Who the funk is Ed Davis? let me google away...


----------



## R-Star (Jun 13, 2002)

DaRizzle said:


> Who the funk is Ed Davis? let me google away...


The new starting power forward of the Lakers?


----------



## Wilmatic2 (Oct 30, 2005)

What a bargain.


----------



## onelakerfan (Nov 11, 2004)

R-Star said:


> What? Steal of the summer. I could see him starting for you guys.
> 
> I honestly don't understand this deal. Blows my mind.


Sorry and sad to say this, but who the hell cares what you think. You are a troll, you are not a Lakers fan but you hang around Lakers board like a psycho ex girlfriend because there is no one that will listen to your miserable opinion at the pacers board. You never say anything nice and you try to be sarcastic, but in reality you sarcasm is elementry and not funny at all. You are a miserable angry little man with issues. Go away. I am sick and tired of you adding useless comments.


----------



## PauloCatarino (May 31, 2003)

Not familiar with the dude, but at that price it's well worth the gamble. Even more if he can play - like it appears - the C position also.
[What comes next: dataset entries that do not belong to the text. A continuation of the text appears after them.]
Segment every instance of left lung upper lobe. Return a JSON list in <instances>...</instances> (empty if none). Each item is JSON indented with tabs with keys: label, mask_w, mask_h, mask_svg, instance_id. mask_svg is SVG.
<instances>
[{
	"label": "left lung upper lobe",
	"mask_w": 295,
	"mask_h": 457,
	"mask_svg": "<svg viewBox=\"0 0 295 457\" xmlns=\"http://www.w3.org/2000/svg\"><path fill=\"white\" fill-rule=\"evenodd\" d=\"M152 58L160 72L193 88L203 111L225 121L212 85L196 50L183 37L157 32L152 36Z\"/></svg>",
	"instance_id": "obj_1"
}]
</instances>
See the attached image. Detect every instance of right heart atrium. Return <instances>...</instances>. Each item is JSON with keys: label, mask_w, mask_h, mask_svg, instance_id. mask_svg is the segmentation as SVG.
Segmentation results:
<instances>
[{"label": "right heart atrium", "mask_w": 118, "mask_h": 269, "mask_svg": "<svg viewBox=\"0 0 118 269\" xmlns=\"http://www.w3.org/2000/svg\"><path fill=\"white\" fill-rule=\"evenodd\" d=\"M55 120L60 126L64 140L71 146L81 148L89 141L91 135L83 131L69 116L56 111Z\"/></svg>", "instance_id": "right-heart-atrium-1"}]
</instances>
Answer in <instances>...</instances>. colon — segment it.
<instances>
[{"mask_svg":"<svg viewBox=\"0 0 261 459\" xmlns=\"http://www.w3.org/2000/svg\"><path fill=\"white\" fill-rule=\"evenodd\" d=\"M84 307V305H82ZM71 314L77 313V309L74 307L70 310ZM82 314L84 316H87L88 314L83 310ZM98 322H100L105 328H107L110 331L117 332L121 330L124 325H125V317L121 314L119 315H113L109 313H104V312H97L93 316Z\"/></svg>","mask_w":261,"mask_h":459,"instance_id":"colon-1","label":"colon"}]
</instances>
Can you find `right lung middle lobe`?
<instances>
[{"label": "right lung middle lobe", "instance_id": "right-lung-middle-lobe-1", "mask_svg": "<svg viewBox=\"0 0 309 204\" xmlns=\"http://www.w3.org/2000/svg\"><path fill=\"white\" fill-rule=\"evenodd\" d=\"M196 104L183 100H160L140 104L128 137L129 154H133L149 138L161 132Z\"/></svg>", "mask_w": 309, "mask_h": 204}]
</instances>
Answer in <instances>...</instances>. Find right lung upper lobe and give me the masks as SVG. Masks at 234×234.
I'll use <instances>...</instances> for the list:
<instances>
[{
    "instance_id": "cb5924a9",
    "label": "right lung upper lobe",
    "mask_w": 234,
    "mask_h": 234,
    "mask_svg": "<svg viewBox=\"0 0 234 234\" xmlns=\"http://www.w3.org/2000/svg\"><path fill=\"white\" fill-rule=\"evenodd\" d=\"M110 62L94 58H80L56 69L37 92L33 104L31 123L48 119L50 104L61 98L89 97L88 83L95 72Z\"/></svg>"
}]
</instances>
I guess the big man rotation is pretty much set (Randle/Kelly/Hill/Sacre/Davis) ans now it's time to pay attention to the wings, where the Lakers are paper-thin.


----------



## PauloCatarino (May 31, 2003)

> *Everything Lakers Fans Need to Know About New Signee Ed Davis*
> 
> n a vacuum, Davis is a terrific get. He's a long, rangy big who possesses quickness that doesn't belong in a 6'11" frame. The lefty moves extremely well, and though he doesn't have a highly polished post arsenal, his touch and tough-to-time delivery makes him effective around the rim.
> 
> ...


http://www.chatsports.com/los-angeles-lakers/a/Everything-Lakers-Fans-Need-to-Know-About-New-Signee-Ed-Davis-1-10101945


----------



## Smath (Nov 29, 2010)

Randle/Davis/Hill is a solid front court!

Davis is a great fit near Randle too.


----------



## Smath (Nov 29, 2010)

ummm with those 3 at front court + Kobe and Young on the wings with Nash at PG, I think all the Lakers need now is a solid good backup PG and a good defensive wing, then we have a solid team.
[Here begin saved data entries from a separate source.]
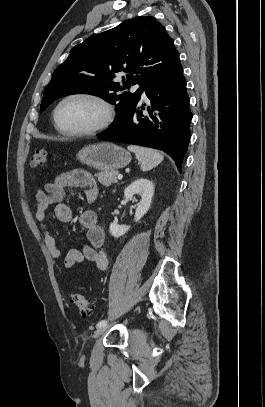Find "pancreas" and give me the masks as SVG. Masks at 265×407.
Here are the masks:
<instances>
[{
  "instance_id": "1",
  "label": "pancreas",
  "mask_w": 265,
  "mask_h": 407,
  "mask_svg": "<svg viewBox=\"0 0 265 407\" xmlns=\"http://www.w3.org/2000/svg\"><path fill=\"white\" fill-rule=\"evenodd\" d=\"M98 178V181L104 186H110L113 183H117V176L118 171L111 170V171H104L95 174Z\"/></svg>"
}]
</instances>
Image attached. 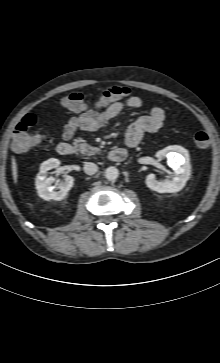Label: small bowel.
I'll return each mask as SVG.
<instances>
[{"instance_id": "obj_1", "label": "small bowel", "mask_w": 220, "mask_h": 363, "mask_svg": "<svg viewBox=\"0 0 220 363\" xmlns=\"http://www.w3.org/2000/svg\"><path fill=\"white\" fill-rule=\"evenodd\" d=\"M103 110L84 107L81 113L69 119L63 127L62 136L70 140L77 130L93 132L104 126L111 119L121 114L126 109H138L143 101L138 96H131L122 101L105 104ZM102 106V105H98ZM166 125L165 112L160 107H153L148 114L137 119L127 130L125 142L128 147L137 146L144 134L155 133L164 129Z\"/></svg>"}]
</instances>
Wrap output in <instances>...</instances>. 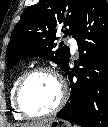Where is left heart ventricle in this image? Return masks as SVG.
Segmentation results:
<instances>
[{
  "instance_id": "b2bd125f",
  "label": "left heart ventricle",
  "mask_w": 108,
  "mask_h": 127,
  "mask_svg": "<svg viewBox=\"0 0 108 127\" xmlns=\"http://www.w3.org/2000/svg\"><path fill=\"white\" fill-rule=\"evenodd\" d=\"M60 86L48 73H38L26 83L22 92L23 107L30 113L43 114L50 111L58 102Z\"/></svg>"
}]
</instances>
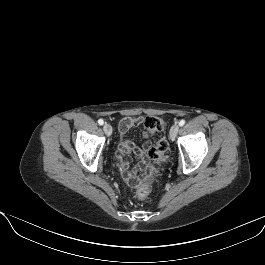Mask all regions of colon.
<instances>
[{
  "label": "colon",
  "instance_id": "1",
  "mask_svg": "<svg viewBox=\"0 0 265 265\" xmlns=\"http://www.w3.org/2000/svg\"><path fill=\"white\" fill-rule=\"evenodd\" d=\"M144 127L148 132L156 136L154 144L148 150V157L153 161H164L167 158L169 143L164 138L159 136V134L165 129V123L162 119L154 116H149L142 121ZM132 185L138 186V194L141 198H145L149 193V187L146 185H138L133 182Z\"/></svg>",
  "mask_w": 265,
  "mask_h": 265
}]
</instances>
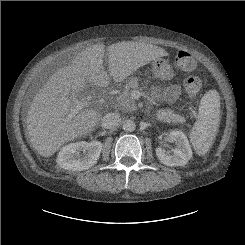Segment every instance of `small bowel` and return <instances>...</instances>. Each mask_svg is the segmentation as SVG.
<instances>
[{"mask_svg":"<svg viewBox=\"0 0 245 245\" xmlns=\"http://www.w3.org/2000/svg\"><path fill=\"white\" fill-rule=\"evenodd\" d=\"M157 91H160V88H156ZM180 93V88L177 85L168 87L166 89L163 90V99L166 102H172L173 100H175L178 95Z\"/></svg>","mask_w":245,"mask_h":245,"instance_id":"small-bowel-1","label":"small bowel"}]
</instances>
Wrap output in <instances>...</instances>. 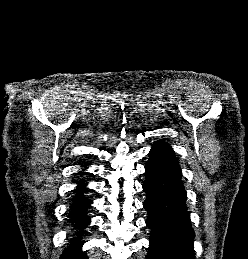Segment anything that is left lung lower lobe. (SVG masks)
I'll list each match as a JSON object with an SVG mask.
<instances>
[{"mask_svg":"<svg viewBox=\"0 0 248 259\" xmlns=\"http://www.w3.org/2000/svg\"><path fill=\"white\" fill-rule=\"evenodd\" d=\"M143 190L152 230L147 259H195L194 231L186 207L181 168L171 147L159 141L149 153Z\"/></svg>","mask_w":248,"mask_h":259,"instance_id":"1","label":"left lung lower lobe"}]
</instances>
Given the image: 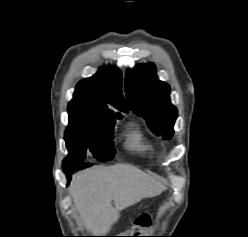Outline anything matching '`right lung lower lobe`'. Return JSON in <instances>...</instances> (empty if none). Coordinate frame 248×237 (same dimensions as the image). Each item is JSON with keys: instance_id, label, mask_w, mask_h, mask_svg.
Here are the masks:
<instances>
[{"instance_id": "right-lung-lower-lobe-1", "label": "right lung lower lobe", "mask_w": 248, "mask_h": 237, "mask_svg": "<svg viewBox=\"0 0 248 237\" xmlns=\"http://www.w3.org/2000/svg\"><path fill=\"white\" fill-rule=\"evenodd\" d=\"M92 164H84V163H80L79 165H74V166H69V167H63L64 169V172L66 173L67 175V181L68 183L70 182V179H71V175L76 172L77 170H80V169H84L86 167H89L91 166Z\"/></svg>"}]
</instances>
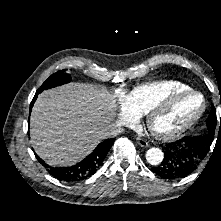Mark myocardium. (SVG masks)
I'll list each match as a JSON object with an SVG mask.
<instances>
[{"label": "myocardium", "instance_id": "obj_1", "mask_svg": "<svg viewBox=\"0 0 221 221\" xmlns=\"http://www.w3.org/2000/svg\"><path fill=\"white\" fill-rule=\"evenodd\" d=\"M189 96H198L201 100V104L199 108L186 121L172 129H159L156 127L155 121L164 111ZM205 108V97L198 91L189 89L186 91L173 93L152 104L150 109L145 114L146 126L150 133L156 138L162 140H174L182 136L200 120L205 111Z\"/></svg>", "mask_w": 221, "mask_h": 221}]
</instances>
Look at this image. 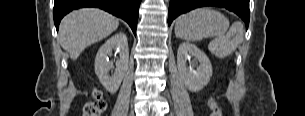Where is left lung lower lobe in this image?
I'll return each mask as SVG.
<instances>
[{
	"mask_svg": "<svg viewBox=\"0 0 305 116\" xmlns=\"http://www.w3.org/2000/svg\"><path fill=\"white\" fill-rule=\"evenodd\" d=\"M202 6H218L227 8L239 15L249 24V0H170L168 25L180 14Z\"/></svg>",
	"mask_w": 305,
	"mask_h": 116,
	"instance_id": "obj_1",
	"label": "left lung lower lobe"
}]
</instances>
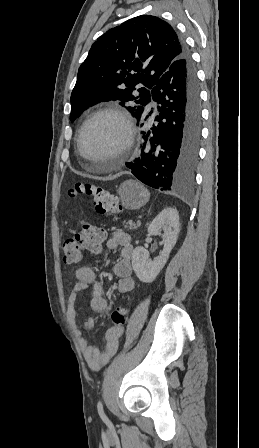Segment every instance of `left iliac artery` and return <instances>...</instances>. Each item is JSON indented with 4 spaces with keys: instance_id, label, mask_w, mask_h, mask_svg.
Instances as JSON below:
<instances>
[{
    "instance_id": "44dca946",
    "label": "left iliac artery",
    "mask_w": 259,
    "mask_h": 448,
    "mask_svg": "<svg viewBox=\"0 0 259 448\" xmlns=\"http://www.w3.org/2000/svg\"><path fill=\"white\" fill-rule=\"evenodd\" d=\"M97 408H98V413H99V415L101 416V418H102L106 423H108L109 420H108V418L106 417V415L104 414V411H103V405H102V402H101V401L98 402V404H97Z\"/></svg>"
}]
</instances>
Imagine the Lakers signed Lance or Deng , would be a very solid lineup.


----------



## Porn Player (Apr 24, 2003)

Happy to see 'speshal Ed' land in a good spot for him. 
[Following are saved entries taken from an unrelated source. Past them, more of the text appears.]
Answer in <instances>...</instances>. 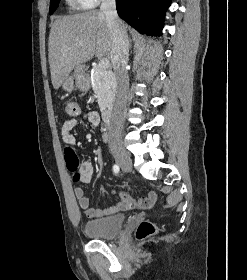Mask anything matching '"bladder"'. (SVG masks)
I'll list each match as a JSON object with an SVG mask.
<instances>
[{
    "label": "bladder",
    "mask_w": 247,
    "mask_h": 280,
    "mask_svg": "<svg viewBox=\"0 0 247 280\" xmlns=\"http://www.w3.org/2000/svg\"><path fill=\"white\" fill-rule=\"evenodd\" d=\"M125 222L124 215L89 220L84 225V233L93 239H113L122 232Z\"/></svg>",
    "instance_id": "31cf9c89"
}]
</instances>
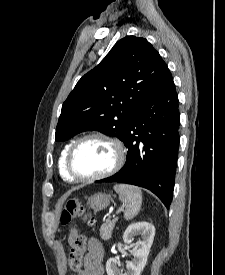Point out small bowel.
<instances>
[{"label":"small bowel","mask_w":225,"mask_h":275,"mask_svg":"<svg viewBox=\"0 0 225 275\" xmlns=\"http://www.w3.org/2000/svg\"><path fill=\"white\" fill-rule=\"evenodd\" d=\"M84 249H86V254L83 259V268L77 275H104L103 250L100 243L91 239Z\"/></svg>","instance_id":"obj_1"}]
</instances>
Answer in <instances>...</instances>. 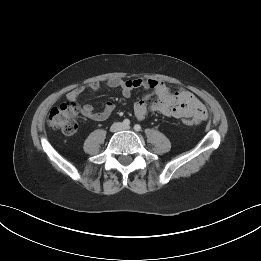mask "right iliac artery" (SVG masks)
<instances>
[{
	"label": "right iliac artery",
	"instance_id": "obj_1",
	"mask_svg": "<svg viewBox=\"0 0 261 261\" xmlns=\"http://www.w3.org/2000/svg\"><path fill=\"white\" fill-rule=\"evenodd\" d=\"M123 125H124V126H129V125H130V120H129V119H125V120L123 121Z\"/></svg>",
	"mask_w": 261,
	"mask_h": 261
}]
</instances>
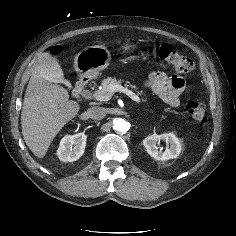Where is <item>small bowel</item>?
Masks as SVG:
<instances>
[{
    "label": "small bowel",
    "instance_id": "obj_1",
    "mask_svg": "<svg viewBox=\"0 0 236 236\" xmlns=\"http://www.w3.org/2000/svg\"><path fill=\"white\" fill-rule=\"evenodd\" d=\"M145 86L168 105L178 107L185 81L179 76H168L164 72L156 71L149 75Z\"/></svg>",
    "mask_w": 236,
    "mask_h": 236
}]
</instances>
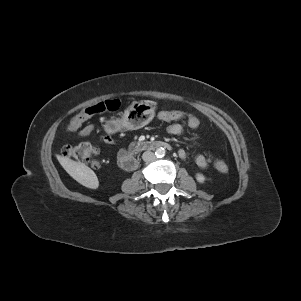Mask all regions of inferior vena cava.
<instances>
[{
  "instance_id": "inferior-vena-cava-1",
  "label": "inferior vena cava",
  "mask_w": 301,
  "mask_h": 301,
  "mask_svg": "<svg viewBox=\"0 0 301 301\" xmlns=\"http://www.w3.org/2000/svg\"><path fill=\"white\" fill-rule=\"evenodd\" d=\"M142 159L145 162H152L155 159V154L151 151H146V152L143 153Z\"/></svg>"
}]
</instances>
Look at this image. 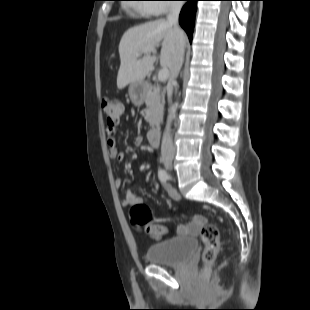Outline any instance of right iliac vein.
I'll use <instances>...</instances> for the list:
<instances>
[{
    "label": "right iliac vein",
    "instance_id": "right-iliac-vein-1",
    "mask_svg": "<svg viewBox=\"0 0 310 310\" xmlns=\"http://www.w3.org/2000/svg\"><path fill=\"white\" fill-rule=\"evenodd\" d=\"M172 161L173 159L171 157H163V163L165 165L166 168H171L172 167Z\"/></svg>",
    "mask_w": 310,
    "mask_h": 310
}]
</instances>
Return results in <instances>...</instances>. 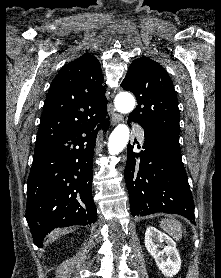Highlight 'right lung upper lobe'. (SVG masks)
Listing matches in <instances>:
<instances>
[{"mask_svg":"<svg viewBox=\"0 0 221 278\" xmlns=\"http://www.w3.org/2000/svg\"><path fill=\"white\" fill-rule=\"evenodd\" d=\"M105 90L100 62L93 55L65 64L48 91L35 149L86 121L104 118Z\"/></svg>","mask_w":221,"mask_h":278,"instance_id":"cb5924a9","label":"right lung upper lobe"}]
</instances>
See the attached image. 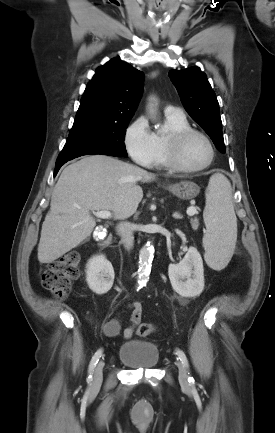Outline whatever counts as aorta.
Wrapping results in <instances>:
<instances>
[{"instance_id":"aorta-1","label":"aorta","mask_w":275,"mask_h":433,"mask_svg":"<svg viewBox=\"0 0 275 433\" xmlns=\"http://www.w3.org/2000/svg\"><path fill=\"white\" fill-rule=\"evenodd\" d=\"M149 104L150 113H154L155 98H151ZM154 249L150 244L145 245L139 252V270H138V283L140 285L146 284L149 279L151 263L153 259Z\"/></svg>"}]
</instances>
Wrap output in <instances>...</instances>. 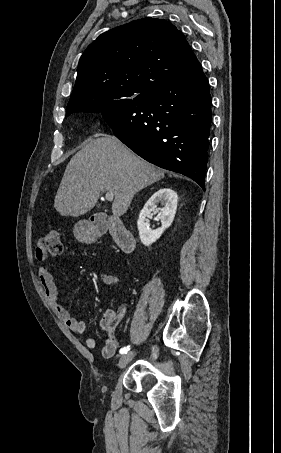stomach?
<instances>
[{
	"label": "stomach",
	"mask_w": 281,
	"mask_h": 453,
	"mask_svg": "<svg viewBox=\"0 0 281 453\" xmlns=\"http://www.w3.org/2000/svg\"><path fill=\"white\" fill-rule=\"evenodd\" d=\"M74 237L81 241V243H85V241H93L95 237L94 229L92 227H88V224H81V222H77L74 227Z\"/></svg>",
	"instance_id": "stomach-1"
}]
</instances>
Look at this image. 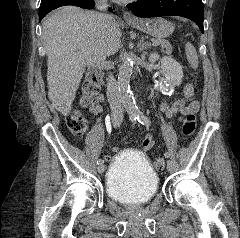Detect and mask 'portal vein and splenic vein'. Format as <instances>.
<instances>
[{"instance_id": "1", "label": "portal vein and splenic vein", "mask_w": 240, "mask_h": 238, "mask_svg": "<svg viewBox=\"0 0 240 238\" xmlns=\"http://www.w3.org/2000/svg\"><path fill=\"white\" fill-rule=\"evenodd\" d=\"M158 45V43L157 42H153V46H157ZM91 65V64H90Z\"/></svg>"}]
</instances>
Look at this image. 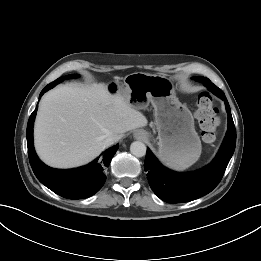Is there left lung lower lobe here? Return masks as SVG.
I'll list each match as a JSON object with an SVG mask.
<instances>
[{"instance_id":"0a47b994","label":"left lung lower lobe","mask_w":261,"mask_h":261,"mask_svg":"<svg viewBox=\"0 0 261 261\" xmlns=\"http://www.w3.org/2000/svg\"><path fill=\"white\" fill-rule=\"evenodd\" d=\"M194 80L202 82L211 92L224 100L228 113V130L214 160L204 168L190 173H178L165 168L147 148L144 169L148 172L150 187L161 200L168 203L192 201L211 192L222 179L235 150L236 130L224 93L208 78L196 77Z\"/></svg>"}]
</instances>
He showed some real defensive promise in Toronto and with starter minutes, I could see the Lakers getting close to a double-double type of return. 

This is an absolute bargain deal, he must have really wanted LA.


----------



## Marcus13 (Jul 17, 2002)

This is the signing of the off-season. Might be the best value in the NBA - he should be getting opportunity in LA


----------



## R-Star (Jun 13, 2002)

onelakerfan said:


> Sorry and sad to say this, but who the hell cares what you think. You are a troll, you are not a Lakers fan but you hang around Lakers board like a psycho ex girlfriend because there is no one that will listen to your miserable opinion at the pacers board. You never say anything nice and you try to be sarcastic, but in reality you sarcasm is elementry and not funny at all. You are a miserable angry little man with issues. Go away. I am sick and tired of you adding useless comments.


:laugh: You're an idiot.

Oh, by the way genius, I wasn't being sarcastic. At that deal I think Ed Davis is the best signing this offseason. Now that he is on a team where he'll get a lot of minutes, I think he'll look like one of the best contracts in the NBA.


----------



## PauloCatarino (May 31, 2003)

R-Star said:


> :laugh: You're an idiot.
> 
> Oh, by the way genius, *I wasn't being sarcastic*. At that deal I think Ed Davis is the best signing this offseason. Now that he is on a team where he'll get a lot of minutes, I think he'll look like one of the best contracts in the NBA.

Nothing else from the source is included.